#### ASSIGNED TASK:
In the entries below, find the line with "traditional lands of First Nations, Métis, a" and the line with "st about taking". Reproduce those two lines and every line between them exactly, and nothing more.

#### MATERIAL FOR THIS TASK:
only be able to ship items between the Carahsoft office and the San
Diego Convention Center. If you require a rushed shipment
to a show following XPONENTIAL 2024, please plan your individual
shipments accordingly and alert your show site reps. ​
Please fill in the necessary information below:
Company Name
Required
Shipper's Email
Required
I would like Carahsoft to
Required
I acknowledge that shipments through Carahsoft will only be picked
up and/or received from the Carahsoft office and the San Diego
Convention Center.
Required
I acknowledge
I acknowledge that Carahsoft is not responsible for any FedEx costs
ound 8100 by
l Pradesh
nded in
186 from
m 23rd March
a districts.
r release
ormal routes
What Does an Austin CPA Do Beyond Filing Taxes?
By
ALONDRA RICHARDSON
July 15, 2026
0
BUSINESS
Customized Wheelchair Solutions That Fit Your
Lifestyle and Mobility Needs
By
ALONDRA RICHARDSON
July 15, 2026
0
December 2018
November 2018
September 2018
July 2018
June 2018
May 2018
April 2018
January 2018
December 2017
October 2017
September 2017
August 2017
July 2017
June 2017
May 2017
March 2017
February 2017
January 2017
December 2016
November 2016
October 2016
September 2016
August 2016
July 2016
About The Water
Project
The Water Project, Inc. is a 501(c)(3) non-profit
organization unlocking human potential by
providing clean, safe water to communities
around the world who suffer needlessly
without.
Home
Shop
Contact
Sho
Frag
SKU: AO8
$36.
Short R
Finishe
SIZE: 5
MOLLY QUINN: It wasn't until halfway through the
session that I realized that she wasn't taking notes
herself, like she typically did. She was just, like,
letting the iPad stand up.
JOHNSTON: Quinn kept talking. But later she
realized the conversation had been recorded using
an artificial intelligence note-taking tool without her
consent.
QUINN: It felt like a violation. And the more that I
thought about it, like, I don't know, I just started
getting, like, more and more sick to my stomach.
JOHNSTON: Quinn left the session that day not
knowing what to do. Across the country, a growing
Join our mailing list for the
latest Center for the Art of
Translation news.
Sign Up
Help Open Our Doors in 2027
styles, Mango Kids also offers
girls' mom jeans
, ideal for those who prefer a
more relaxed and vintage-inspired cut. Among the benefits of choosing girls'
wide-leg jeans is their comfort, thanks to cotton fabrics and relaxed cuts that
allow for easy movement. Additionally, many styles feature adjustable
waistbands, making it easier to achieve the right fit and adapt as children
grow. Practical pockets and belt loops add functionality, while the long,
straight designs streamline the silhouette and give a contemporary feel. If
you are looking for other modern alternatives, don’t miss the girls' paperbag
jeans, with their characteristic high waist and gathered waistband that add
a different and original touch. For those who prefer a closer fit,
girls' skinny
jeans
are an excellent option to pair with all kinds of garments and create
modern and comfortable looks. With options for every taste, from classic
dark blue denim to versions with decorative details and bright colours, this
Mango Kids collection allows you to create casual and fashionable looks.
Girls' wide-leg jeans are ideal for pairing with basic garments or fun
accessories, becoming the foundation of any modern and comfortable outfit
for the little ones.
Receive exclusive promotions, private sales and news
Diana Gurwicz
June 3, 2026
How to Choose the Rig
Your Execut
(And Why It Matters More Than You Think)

==

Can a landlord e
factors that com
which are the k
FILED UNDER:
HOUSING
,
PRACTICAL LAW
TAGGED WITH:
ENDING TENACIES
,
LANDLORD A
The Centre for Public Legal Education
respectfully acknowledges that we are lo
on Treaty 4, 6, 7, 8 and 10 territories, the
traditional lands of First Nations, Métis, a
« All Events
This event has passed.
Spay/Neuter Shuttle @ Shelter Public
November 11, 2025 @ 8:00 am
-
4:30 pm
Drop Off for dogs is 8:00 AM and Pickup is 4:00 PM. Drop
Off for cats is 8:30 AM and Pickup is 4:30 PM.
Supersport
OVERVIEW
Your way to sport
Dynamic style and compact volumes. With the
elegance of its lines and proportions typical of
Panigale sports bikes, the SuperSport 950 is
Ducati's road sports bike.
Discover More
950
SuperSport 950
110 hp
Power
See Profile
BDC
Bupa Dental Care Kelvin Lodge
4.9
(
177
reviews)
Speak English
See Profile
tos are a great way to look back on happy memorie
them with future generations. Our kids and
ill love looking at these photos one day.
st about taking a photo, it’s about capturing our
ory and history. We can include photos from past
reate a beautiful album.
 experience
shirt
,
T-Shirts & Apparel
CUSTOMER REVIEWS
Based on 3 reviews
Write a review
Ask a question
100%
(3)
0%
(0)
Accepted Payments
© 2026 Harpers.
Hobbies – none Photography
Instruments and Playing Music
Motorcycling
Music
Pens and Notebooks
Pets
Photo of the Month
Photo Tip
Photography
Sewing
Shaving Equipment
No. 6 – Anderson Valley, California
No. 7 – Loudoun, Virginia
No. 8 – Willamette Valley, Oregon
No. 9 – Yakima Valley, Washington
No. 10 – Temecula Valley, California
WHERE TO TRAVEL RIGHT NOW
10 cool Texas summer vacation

--

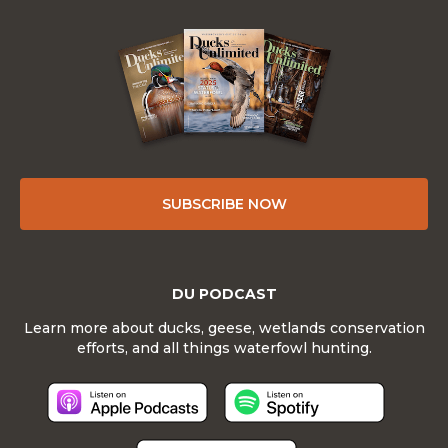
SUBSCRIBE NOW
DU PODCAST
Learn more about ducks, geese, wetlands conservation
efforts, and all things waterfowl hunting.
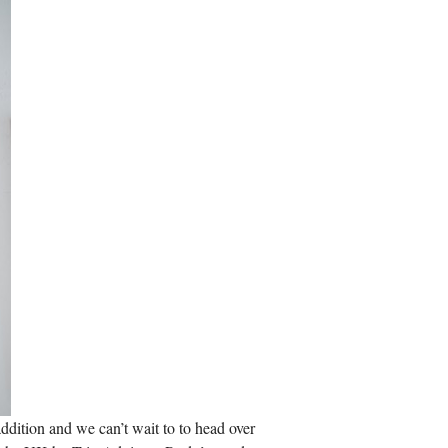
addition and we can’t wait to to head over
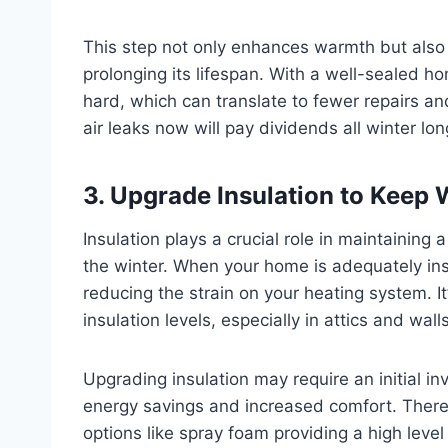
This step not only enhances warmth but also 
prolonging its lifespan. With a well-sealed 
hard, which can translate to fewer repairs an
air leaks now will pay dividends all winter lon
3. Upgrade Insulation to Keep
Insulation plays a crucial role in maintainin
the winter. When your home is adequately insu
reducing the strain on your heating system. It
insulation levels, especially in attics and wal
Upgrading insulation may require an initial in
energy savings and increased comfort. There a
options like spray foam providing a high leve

#### WRITTEN REPLY:
traditional lands of First Nations, Métis, a
« All Events
This event has passed.
Spay/Neuter Shuttle @ Shelter Public
November 11, 2025 @ 8:00 am
-
4:30 pm
Drop Off for dogs is 8:00 AM and Pickup is 4:00 PM. Drop
Off for cats is 8:30 AM and Pickup is 4:30 PM.
Supersport
OVERVIEW
Your way to sport
Dynamic style and compact volumes. With the
elegance of its lines and proportions typical of
Panigale sports bikes, the SuperSport 950 is
Ducati's road sports bike.
Discover More
950
SuperSport 950
110 hp
Power
See Profile
BDC
Bupa Dental Care Kelvin Lodge
4.9
(
177
reviews)
Speak English
See Profile
tos are a great way to look back on happy memorie
them with future generations. Our kids and
ill love looking at these photos one day.
st about taking a photo, it’s about capturing our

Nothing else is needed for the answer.